# Anomaly Detection with PyCaret
This notebook uses PyCaret to perform unsupervised anomaly detection on `bank_transactions_data_2.csv`.

**Dataset:**
- Transactional and customer features for 2,512 samples.

**Steps:**
1. Load the dataset
2. Set up PyCaret anomaly detection experiment
3. Create and evaluate an anomaly detection model
4. Assign anomaly labels and save the model

In [1]:
# Import required libraries
import pandas as pd
import numpy as np

In [2]:
# Load the dataset
data = pd.read_csv('bank_transactions_data_2.csv')
data.head()

Unnamed: 0,TransactionID,AccountID,TransactionAmount,TransactionDate,TransactionType,Location,DeviceID,IP Address,MerchantID,Channel,CustomerAge,CustomerOccupation,TransactionDuration,LoginAttempts,AccountBalance,PreviousTransactionDate
0,TX000001,AC00128,14.09,2023-04-11 16:29:14,Debit,San Diego,D000380,162.198.218.92,M015,ATM,70,Doctor,81,1,5112.21,2024-11-04 08:08:08
1,TX000002,AC00455,376.24,2023-06-27 16:44:19,Debit,Houston,D000051,13.149.61.4,M052,ATM,68,Doctor,141,1,13758.91,2024-11-04 08:09:35
2,TX000003,AC00019,126.29,2023-07-10 18:16:08,Debit,Mesa,D000235,215.97.143.157,M009,Online,19,Student,56,1,1122.35,2024-11-04 08:07:04
3,TX000004,AC00070,184.5,2023-05-05 16:32:11,Debit,Raleigh,D000187,200.13.225.150,M002,Online,26,Student,25,1,8569.06,2024-11-04 08:09:06
4,TX000005,AC00411,13.45,2023-10-16 17:51:24,Credit,Atlanta,D000308,65.164.3.100,M091,Online,26,Student,198,1,7429.4,2024-11-04 08:06:39


In [3]:
# PyCaret anomaly detection setup
from pycaret.anomaly import AnomalyExperiment
exp = AnomalyExperiment()
exp.setup(data=data, session_id=123, normalize=True)
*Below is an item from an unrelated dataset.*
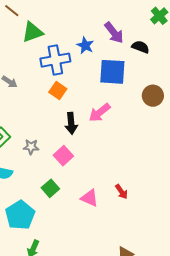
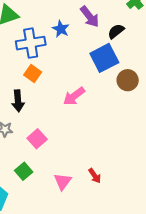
black semicircle: (140, 47) -> (116, 31), turned -60
blue square: (112, 72) -> (104, 58), moved, turned -32
black arrow: (71, 123) -> (18, 101), moved
pink triangle: (90, 198) -> (63, 182), turned 42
Unnamed: 0,Description,Value
0,Session id,123
1,Original data shape,"(2512, 16)"
2,Transformed data shape,"(2512, 7308)"
3,Numeric features,5
4,Categorical features,11
5,Preprocess,True
6,Imputation type,simple
7,Numeric imputation,mean
8,Categorical imputation,mode
9,Maximum one-hot encoding,-1


<pycaret.anomaly.oop.AnomalyExperiment at 0x7f3334da6310>

In [4]:
# Create an anomaly detection model (Isolation Forest)
knn = exp.create_model('knn')
# Evaluate the model (interactive, notebook only)
exp.evaluate_model(knn)

interactive(children=(ToggleButtons(description='Plot Type:', icons=('',), options=(('Pipeline Plot', 'pipelin…

In [5]:
# Assign anomaly labels to the data
anomaly_results = exp.assign_model(knn)
anomaly_results.head()

Unnamed: 0,TransactionID,AccountID,TransactionAmount,TransactionDate,TransactionType,Location,DeviceID,IP Address,MerchantID,Channel,CustomerAge,CustomerOccupation,TransactionDuration,LoginAttempts,AccountBalance,PreviousTransactionDate,Anomaly,Anomaly_Score
0,TX000001,AC00128,14.09,2023-04-11 16:29:14,Debit,San Diego,D000380,162.198.218.92,M015,ATM,70,Doctor,81,1,5112.209961,2024-11-04 08:08:08,0,114.982454
1,TX000002,AC00455,376.23999,2023-06-27 16:44:19,Debit,Houston,D000051,13.149.61.4,M052,ATM,68,Doctor,141,1,13758.910156,2024-11-04 08:09:35,0,114.29449
2,TX000003,AC00019,126.290001,2023-07-10 18:16:08,Debit,Mesa,D000235,215.97.143.157,M009,Online,19,Student,56,1,1122.349976,2024-11-04 08:07:04,0,114.119878
3,TX000004,AC00070,184.5,2023-05-05 16:32:11,Debit,Raleigh,D000187,200.13.225.150,M002,Online,26,Student,25,1,8569.05957,2024-11-04 08:09:06,0,112.495665
4,TX000005,AC00411,13.45,2023-10-16 17:51:24,Credit,Atlanta,D000308,65.164.3.100,M091,Online,26,Student,198,1,7429.399902,2024-11-04 08:06:39,0,115.033921


In [6]:
exp.plot_model(knn,plot='umap')

In [7]:
# Save the model for future use
exp.save_model(knn, 'best_anomaly_model')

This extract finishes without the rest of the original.